== ACTIVITY ==
If a line includes "will", copy it out of the entries.

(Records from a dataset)
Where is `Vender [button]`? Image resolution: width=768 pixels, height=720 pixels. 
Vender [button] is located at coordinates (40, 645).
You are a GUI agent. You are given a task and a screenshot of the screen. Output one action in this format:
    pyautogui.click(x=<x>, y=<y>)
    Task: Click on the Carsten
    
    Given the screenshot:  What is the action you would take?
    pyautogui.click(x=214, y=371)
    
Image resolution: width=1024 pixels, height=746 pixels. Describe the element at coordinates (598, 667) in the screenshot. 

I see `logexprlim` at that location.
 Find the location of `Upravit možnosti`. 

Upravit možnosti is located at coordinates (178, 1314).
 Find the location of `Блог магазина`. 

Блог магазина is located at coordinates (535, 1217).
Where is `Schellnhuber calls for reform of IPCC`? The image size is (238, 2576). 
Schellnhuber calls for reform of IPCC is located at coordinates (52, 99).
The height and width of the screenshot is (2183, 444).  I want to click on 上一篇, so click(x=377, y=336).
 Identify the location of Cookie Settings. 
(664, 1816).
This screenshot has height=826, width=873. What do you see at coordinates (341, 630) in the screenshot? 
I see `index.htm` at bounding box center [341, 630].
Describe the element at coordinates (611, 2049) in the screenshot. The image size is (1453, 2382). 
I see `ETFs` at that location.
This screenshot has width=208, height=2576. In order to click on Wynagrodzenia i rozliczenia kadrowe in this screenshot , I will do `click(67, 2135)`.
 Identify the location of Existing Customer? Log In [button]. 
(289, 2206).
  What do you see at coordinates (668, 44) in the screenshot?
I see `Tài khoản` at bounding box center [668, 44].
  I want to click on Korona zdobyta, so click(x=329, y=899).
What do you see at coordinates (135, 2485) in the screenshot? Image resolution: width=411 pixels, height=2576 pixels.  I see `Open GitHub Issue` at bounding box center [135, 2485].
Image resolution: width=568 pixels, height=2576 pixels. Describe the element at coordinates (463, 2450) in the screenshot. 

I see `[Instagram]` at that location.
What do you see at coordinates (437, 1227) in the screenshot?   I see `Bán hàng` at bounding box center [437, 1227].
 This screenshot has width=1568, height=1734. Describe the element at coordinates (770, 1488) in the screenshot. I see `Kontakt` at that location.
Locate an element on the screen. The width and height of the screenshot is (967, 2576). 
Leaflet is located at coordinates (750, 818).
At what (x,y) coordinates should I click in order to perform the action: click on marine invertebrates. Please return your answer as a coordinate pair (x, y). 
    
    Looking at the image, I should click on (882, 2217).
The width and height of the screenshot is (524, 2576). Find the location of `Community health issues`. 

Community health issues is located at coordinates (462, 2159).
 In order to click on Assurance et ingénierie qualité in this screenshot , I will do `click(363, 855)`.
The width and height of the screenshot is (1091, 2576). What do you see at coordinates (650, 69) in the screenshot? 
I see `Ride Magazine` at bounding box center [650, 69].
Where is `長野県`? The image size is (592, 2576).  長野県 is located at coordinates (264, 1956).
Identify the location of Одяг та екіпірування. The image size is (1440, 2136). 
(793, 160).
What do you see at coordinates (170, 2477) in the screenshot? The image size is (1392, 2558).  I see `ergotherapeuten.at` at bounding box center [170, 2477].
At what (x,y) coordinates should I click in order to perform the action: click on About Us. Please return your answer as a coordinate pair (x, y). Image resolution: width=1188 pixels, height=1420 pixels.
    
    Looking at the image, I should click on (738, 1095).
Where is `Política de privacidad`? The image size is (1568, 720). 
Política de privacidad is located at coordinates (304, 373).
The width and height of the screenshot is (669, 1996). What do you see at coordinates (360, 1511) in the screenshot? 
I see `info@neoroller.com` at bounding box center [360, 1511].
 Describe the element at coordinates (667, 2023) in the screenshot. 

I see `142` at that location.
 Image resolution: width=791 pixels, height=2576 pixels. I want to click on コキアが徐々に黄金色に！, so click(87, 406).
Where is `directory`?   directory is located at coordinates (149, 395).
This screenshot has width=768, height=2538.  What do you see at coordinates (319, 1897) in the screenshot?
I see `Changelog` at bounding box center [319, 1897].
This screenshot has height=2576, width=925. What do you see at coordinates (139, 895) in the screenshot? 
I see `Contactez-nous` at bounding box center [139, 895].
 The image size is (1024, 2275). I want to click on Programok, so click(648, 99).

== TASK SOLUTION ==
This screenshot has width=208, height=2576. In order to click on Wynagrodzenia i rozliczenia kadrowe in this screenshot , I will do `click(67, 2135)`.
 In order to click on Assurance et ingénierie qualité in this screenshot , I will do `click(363, 855)`.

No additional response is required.